Saved entries:
——————————

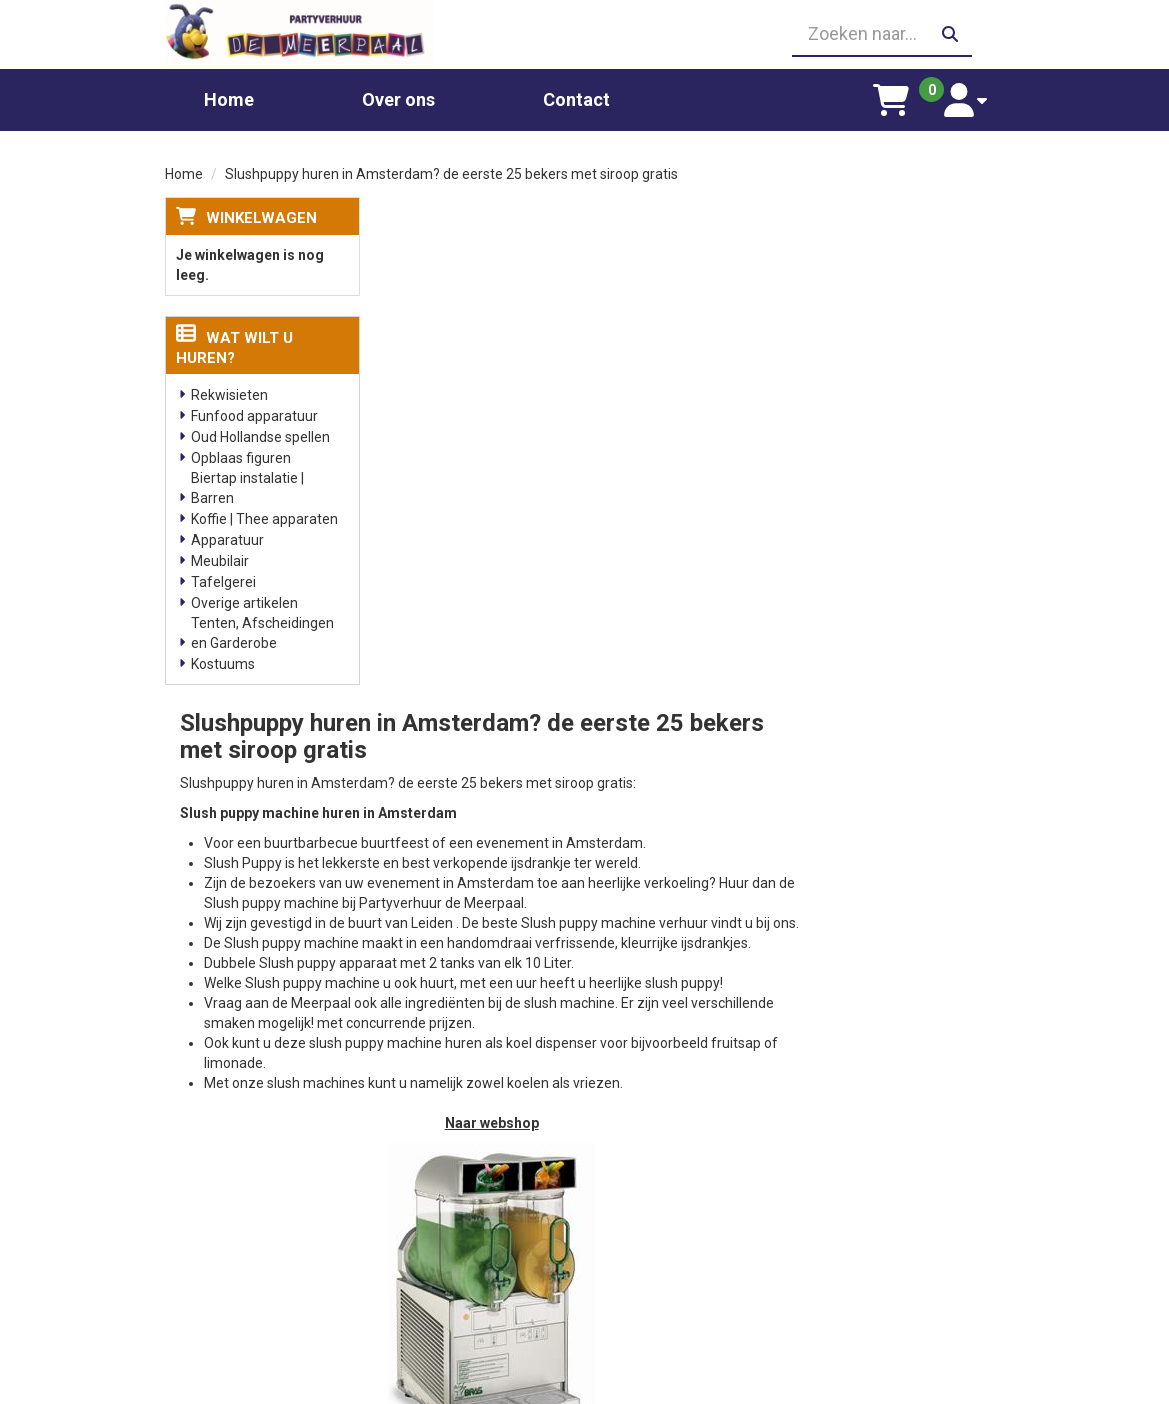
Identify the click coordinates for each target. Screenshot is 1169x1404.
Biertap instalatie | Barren (247, 486)
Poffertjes (427, 1323)
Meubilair (220, 559)
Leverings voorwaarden (904, 1123)
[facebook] (986, 1387)
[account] (970, 98)
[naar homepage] (295, 33)
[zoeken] (950, 33)
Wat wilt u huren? (234, 346)
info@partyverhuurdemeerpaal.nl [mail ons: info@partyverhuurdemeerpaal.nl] (274, 1234)
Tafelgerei (223, 580)
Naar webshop (697, 632)
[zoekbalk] (873, 33)
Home (229, 97)
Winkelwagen (261, 215)
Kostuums (223, 662)
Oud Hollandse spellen (260, 435)
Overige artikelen (244, 601)
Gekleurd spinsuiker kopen (477, 1223)
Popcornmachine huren (469, 1183)
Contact (576, 97)
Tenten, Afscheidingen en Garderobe (262, 631)
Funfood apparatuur (254, 414)
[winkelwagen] (900, 98)
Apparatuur (227, 538)
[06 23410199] (584, 33)
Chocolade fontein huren (473, 1123)
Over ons (398, 97)
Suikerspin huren (448, 1203)
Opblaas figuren (241, 456)
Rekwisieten (229, 393)
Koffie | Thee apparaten (264, 517)
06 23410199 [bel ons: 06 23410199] (235, 1200)
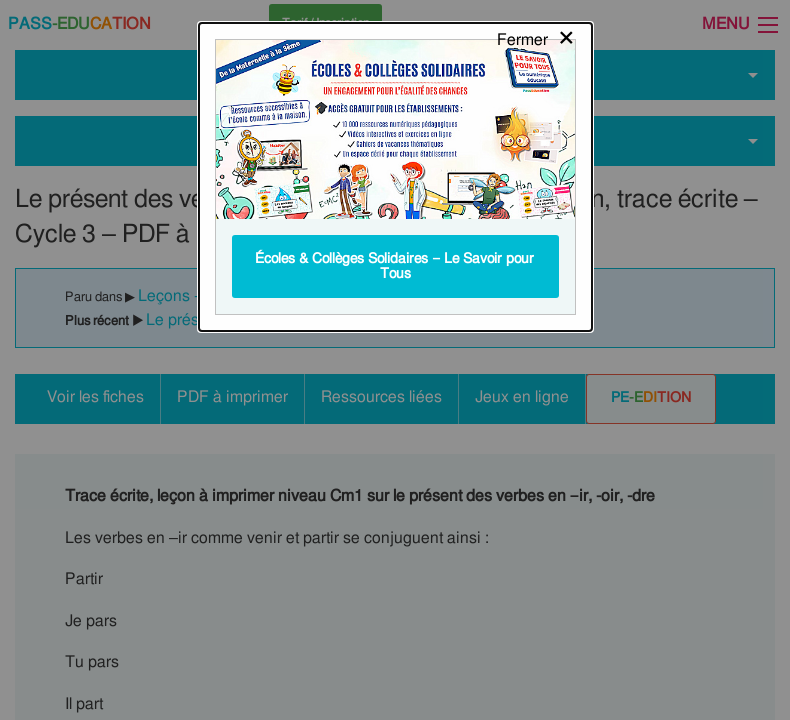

——————————

AIM OF THE EXERCISE: Set down the data above word for word, leaving every picture out.

ANSWER TO THE PROBLEM:
Identify the click coordinates for each target. Screenshot is 1169x1404.
Biertap instalatie | Barren (247, 486)
Poffertjes (427, 1323)
Meubilair (220, 559)
Leverings voorwaarden (904, 1123)
[facebook] (986, 1387)
[account] (970, 98)
[naar homepage] (295, 33)
[zoeken] (950, 33)
Wat wilt u huren? (234, 346)
info@partyverhuurdemeerpaal.nl [mail ons: info@partyverhuurdemeerpaal.nl] (274, 1234)
Tafelgerei (223, 580)
Naar webshop (697, 632)
[zoekbalk] (873, 33)
Home (229, 97)
Winkelwagen (261, 215)
Kostuums (223, 662)
Oud Hollandse spellen (260, 435)
Overige artikelen (244, 601)
Gekleurd spinsuiker kopen (477, 1223)
Popcornmachine huren (469, 1183)
Contact (576, 97)
Tenten, Afscheidingen en Garderobe (262, 631)
Funfood apparatuur (254, 414)
[winkelwagen] (900, 98)
Apparatuur (227, 538)
[06 23410199] (584, 33)
Chocolade fontein huren (473, 1123)
Over ons (398, 97)
Suikerspin huren (448, 1203)
Opblaas figuren (241, 456)
Rekwisieten (229, 393)
Koffie | Thee apparaten (264, 517)
06 23410199 [bel ons: 06 23410199] (235, 1200)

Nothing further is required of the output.